Research Question
Does there appear to be a relationship between gun possession and political ideology?
This question aims to explore whether there is any relation between having a gun in home (gun here refers to any guns or revolvers) and the respondent’s political ideology (i.e. Liberal, Moderate, or conservative with various levels). We find interest in this question because gun ownership laws and regulation has always been a political debate. With this study we can confirm if the act of owning a firearm is associated with the political ideology.
About The Data
Data Collection Method :
The General Social Survey has been monitoring societal change and studying the growing complexity of American society since 1972. Block quota sampling was used in 1972, 1973, and 1974 surveys and for half of the 1975 and 1976 surveys.Full probability sampling was employed in half of the 1975 and 1976 surveys.The same sampling method was also employed from 1977 to 2018.
Targeted Population:
Surveys from 1972 to 2004 targeted English-speaking adult population, aged 18 years or older, living in non-institutional arrangements within the United States. Starting in 2006 Spanish-speakers were added to the target population.
Sample Used:
The used Sample was collected in the year 2012, and consist of 1216 observations.
Load packages
## Warning: package 'dplyr' was built under R version 4.0.3
## Warning: package 'statsr' was built under R version 4.0.3
Exploratory data analysis
#select and filter the data with null values
data <- gss %>%
select(polviews, year, owngun) %>%
filter(!is.na(polviews),
!is.na(owngun),
owngun != "Refused",
year == 2012)
data$owngun <- factor(data$owngun)
#print the number of observations
nrow(data)## [1] 1216
#print the total proportions for gun owners
data %>%
group_by(owngun) %>%
summarize(total = n()) %>%
mutate(proportion = total/sum(total))## `summarise()` ungrouping output (override with `.groups` argument)
## # A tibble: 2 x 3
## owngun total proportion
## <fct> <int> <dbl>
## 1 Yes 420 0.345
## 2 No 796 0.655
##
## Yes No
## Extremely Liberal 13 41
## Liberal 33 127
## Slightly Liberal 46 97
## Moderate 156 302
## Slightly Conservative 70 97
## Conservative 89 105
## Extrmly Conservative 13 27
#visualize the contingency table with mosaic plot
ggplot(data) +
geom_mosaic(aes(x= product(polviews, owngun), fill = polviews)) +
labs(title = "Gun Ownership And Political Ideology",
x = "Owns Gun?",
y = "Political Ideology") +
theme(plot.title = element_text(hjust = 0.5))The above mosaic plot visualizes all the summary statistics calculated above, it shows the proportions for political ideology and gun ownership. It appear that generally Moderate respondents comprises the highest count in the sample, and extremely conservative respondents have the highest count.

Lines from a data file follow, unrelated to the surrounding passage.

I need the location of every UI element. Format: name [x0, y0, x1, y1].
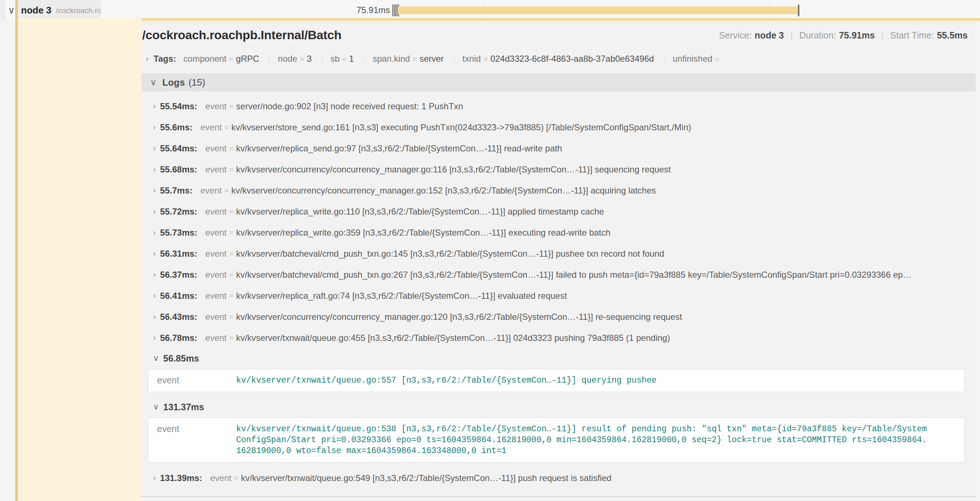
- log-field-key: event: [157, 375, 236, 386]
- equals-sign: =: [300, 55, 304, 63]
- chevron-down-icon[interactable]: ∨: [153, 402, 159, 412]
- chevron-down-icon[interactable]: ∨: [153, 354, 159, 363]
- chevron-right-icon[interactable]: ›: [153, 207, 156, 216]
- log-event-value: kv/kvserver/txnwait/queue.go:538 [n3,s3,…: [236, 424, 927, 456]
- logs-footer-note: Log timestamps are relative to the start…: [142, 492, 976, 497]
- logs-title: Logs: [162, 77, 185, 88]
- meta-divider: |: [790, 30, 793, 41]
- log-field-key: event: [210, 473, 231, 483]
- selected-row-strip: [101, 18, 980, 21]
- trace-timeline-row: ∨ node 3 /cockroach.roach… 75.91ms: [0, 0, 980, 21]
- chevron-right-icon[interactable]: ›: [153, 474, 156, 483]
- log-entry-row[interactable]: › 55.6ms: event = kv/kvserver/store_send…: [142, 117, 976, 138]
- tag-item: span.kind=server: [364, 54, 454, 64]
- span-name-cell[interactable]: node 3 /cockroach.roach…: [18, 0, 101, 21]
- log-entry-row[interactable]: › 55.72ms: event = kv/kvserver/replica_w…: [142, 201, 976, 222]
- chevron-right-icon[interactable]: ›: [153, 270, 156, 279]
- log-event-value: kv/kvserver/txnwait/queue.go:557 [n3,s3,…: [236, 375, 657, 386]
- equals-sign: =: [229, 207, 234, 216]
- left-gutter: [0, 0, 5, 21]
- tag-item: component=gRPC: [183, 54, 270, 64]
- log-entry-row[interactable]: › 56.41ms: event = kv/kvserver/replica_r…: [142, 286, 976, 306]
- span-duration-bar[interactable]: [398, 6, 798, 14]
- log-field-key: event: [205, 312, 227, 322]
- equals-sign: =: [229, 249, 234, 258]
- log-entry-row[interactable]: › 55.7ms: event = kv/kvserver/concurrenc…: [142, 180, 976, 201]
- tag-value: 1: [349, 54, 354, 64]
- log-timestamp: 56.31ms:: [160, 249, 197, 259]
- log-timestamp: 55.68ms:: [160, 164, 197, 175]
- chevron-right-icon[interactable]: ›: [153, 291, 156, 301]
- log-entry-row[interactable]: ∨ 131.37ms: [142, 397, 976, 417]
- log-entry-row[interactable]: › 55.68ms: event = kv/kvserver/concurren…: [142, 159, 976, 180]
- log-field-key: event: [205, 249, 227, 259]
- log-message: kv/kvserver/replica_write.go:110 [n3,s3,…: [236, 207, 604, 217]
- log-timestamp: 55.72ms:: [160, 207, 197, 217]
- duration-value: 75.91ms: [839, 30, 875, 41]
- log-message: server/node.go:902 [n3] node received re…: [236, 101, 463, 112]
- log-message: kv/kvserver/replica_write.go:359 [n3,s3,…: [236, 228, 611, 238]
- chevron-right-icon[interactable]: ›: [153, 333, 156, 343]
- log-entry-row[interactable]: › 56.43ms: event = kv/kvserver/concurren…: [142, 306, 976, 327]
- log-entry-row[interactable]: › 56.78ms: event = kv/kvserver/txnwait/q…: [142, 327, 976, 348]
- log-field-key: event: [205, 144, 227, 153]
- log-message: kv/kvserver/concurrency/concurrency_mana…: [236, 164, 671, 175]
- chevron-right-icon[interactable]: ›: [153, 228, 156, 238]
- log-timestamp: 56.43ms:: [160, 312, 197, 322]
- chevron-right-icon[interactable]: ›: [153, 144, 156, 153]
- tag-item: txnid=024d3323-6c8f-4863-aa8b-37ab0e6349…: [454, 54, 665, 64]
- chevron-right-icon[interactable]: ›: [153, 165, 156, 174]
- tag-key: unfinished: [673, 54, 712, 64]
- chevron-down-icon[interactable]: ∨: [150, 77, 157, 88]
- equals-sign: =: [229, 313, 234, 321]
- logs-count: (15): [189, 77, 205, 88]
- log-field-key: event: [200, 122, 222, 132]
- log-timestamp: 55.64ms:: [160, 144, 197, 153]
- equals-sign: =: [229, 165, 234, 174]
- chevron-right-icon[interactable]: ›: [153, 312, 156, 322]
- log-field-key: event: [205, 228, 227, 238]
- log-entry-row[interactable]: › 55.73ms: event = kv/kvserver/replica_w…: [142, 222, 976, 243]
- equals-sign: =: [229, 102, 234, 111]
- log-entry-row[interactable]: › 56.31ms: event = kv/kvserver/batcheval…: [142, 243, 976, 264]
- tag-key: span.kind: [373, 54, 410, 64]
- span-end-marker: [798, 5, 799, 16]
- log-entry-row[interactable]: ∨ 56.85ms: [142, 348, 976, 368]
- span-operation-title: /cockroach.roachpb.Internal/Batch: [142, 28, 341, 42]
- tag-value: 024d3323-6c8f-4863-aa8b-37ab0e63496d: [490, 54, 654, 64]
- chevron-right-icon[interactable]: ›: [146, 54, 148, 64]
- tag-value: 3: [307, 54, 312, 64]
- right-page-margin: [976, 21, 980, 501]
- chevron-right-icon[interactable]: ›: [153, 186, 156, 195]
- chevron-right-icon[interactable]: ›: [153, 249, 156, 258]
- span-operation-name: /cockroach.roach…: [56, 6, 101, 15]
- log-message: kv/kvserver/concurrency/concurrency_mana…: [231, 185, 656, 196]
- logs-accordion-header[interactable]: ∨ Logs (15): [142, 73, 976, 91]
- detail-row-highlight-column: [18, 18, 142, 501]
- chevron-right-icon[interactable]: ›: [153, 123, 156, 132]
- start-time-label: Start Time:: [890, 30, 934, 41]
- log-entry-row[interactable]: › 55.54ms: event = server/node.go:902 [n…: [142, 96, 976, 117]
- log-entry-row[interactable]: › 55.64ms: event = kv/kvserver/replica_s…: [142, 138, 976, 159]
- chevron-right-icon[interactable]: ›: [153, 102, 156, 111]
- log-event-detail-box: event kv/kvserver/txnwait/queue.go:538 […: [148, 418, 965, 463]
- equals-sign: =: [484, 55, 488, 63]
- span-detail-panel: /cockroach.roachpb.Internal/Batch Servic…: [142, 21, 976, 497]
- span-duration-label: 75.91ms: [356, 5, 390, 15]
- log-field-key: event: [200, 185, 222, 196]
- meta-divider: |: [881, 30, 884, 41]
- service-value: node 3: [755, 30, 784, 41]
- equals-sign: =: [229, 55, 233, 63]
- log-field-key: event: [205, 101, 227, 112]
- log-entry-row[interactable]: › 131.39ms: event = kv/kvserver/txnwait/…: [142, 467, 976, 489]
- log-timestamp: 56.78ms:: [160, 333, 197, 343]
- collapse-span-chevron-icon[interactable]: ∨: [8, 5, 15, 16]
- tags-label: Tags:: [153, 54, 176, 64]
- tags-accordion[interactable]: › Tags: component=gRPC node=3 sb=1 span.…: [144, 54, 976, 64]
- tag-item: node=3: [269, 54, 322, 64]
- log-field-key: event: [205, 291, 227, 301]
- log-entry-row[interactable]: › 56.37ms: event = kv/kvserver/batcheval…: [142, 264, 976, 286]
- equals-sign: =: [229, 144, 234, 153]
- equals-sign: =: [412, 55, 417, 63]
- log-timestamp: 56.85ms: [163, 353, 199, 364]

#show the proportion of gun owners for each political ideology
ggplot(data, aes(x = polviews, fill = owngun)) +
geom_bar(position = "fill") +
labs(title = "Political Ideology by Gun Ownership in Household",
x = "Political Ideology",
y = "Proportion",
fill = "Owns Gun?") +
theme(axis.text.x = element_text(angle = 90, hjust = 1, vjust = 0.5),
plot.title = element_text(hjust = 0.5))
The Above bar plot shows the proportion of gun owners for the different political ideologies. It appears that conservatives and slightly conservative have the highest proportions of gun possession, while liberals have the lowest rate of gun possession in household.
Inference
Hypotheses:
H0: Gun possession and political ideology are independent. Gun position rates do not vary by political ideology
HA: Gun possession and political ideology are dependent. Gun possession rates do vary by political ideology
Significance Level:
Significance level of α = 0.05 is used.
- Independence:
- Observations are independent of each other. (this is mentioned data collection section)
- Random sampling was used (this is mentioned data collection section)
- Sample size, n = 1216, n < 10% of the population
- Each case only contributes to one cell
- Sample size:
- Each cell has at least 5 expected cases
Method used:
Since, the variables used are of multiple levels the Chi-square test of independence is used to conduct the inference. Chi-square test of independence find the p-value by using the Chi-square statistic, and degree of freedom. The expected values and degree of freedom are obtained using following formula:
Expected count = (row total) * (column total)/ table total
Degree of freedom = (number of rows – 1) * (number of columns – 1)
Using the expected counts, the chi-square value is calculated which is then used along with the degree of freedom to find the p-value.
chisq.test() function which is part of the stats package is used to carry out the calculation by passing the contingency table as argument.
Inference:
# To make the contingency table a bit readable we change labels of plviews
levels(data$polviews) <- c("Extremely Lib",
"Liberal",
"Slightly Lib",
"Moderate",
"Slightly Con",
"Conservative",
"Extremely Con")
#create a contingency table for the variables
count_tbl <- table(data$owngun, data$polviews)
#perform the test
chi_test <- chisq.test(count_tbl)
chi_test##
## Pearson's Chi-squared test
##
## data: count_tbl
## X-squared = 31.84, df = 6, p-value = 1.751e-05
##
## Extremely Lib Liberal Slightly Lib Moderate Slightly Con Conservative
## Yes 13 33 46 156 70 89
## No 41 127 97 302 97 105
##
## Extremely Con
## Yes 13
## No 27
##
## Extremely Lib Liberal Slightly Lib Moderate Slightly Con Conservative
## Yes 19 55 49 158 58 67
## No 35 105 94 300 109 127
##
## Extremely Con
## Yes 14
## No 26
## [1] 1.751318e-05
Interpretation:
At X-squared of 31.84 and 6 degrees of freedom, the chi-square test of independence yields a p-value that is almost zero.
Inference:
At 0.05 significance level and with a p-value ≈ 0, we reject the null hypothesis in favor of the alternative.
The data provide convincing evidence that political ideology and gun possession are associated in the targeted population.
Since this is an observational study, no causality can be concluded.
Remarks on Confidence Interval:
Chi-square test of independence is used to conduct the inference, for which there is no associated confidence interval. No confidence interval has been calculated for the parameter of interest.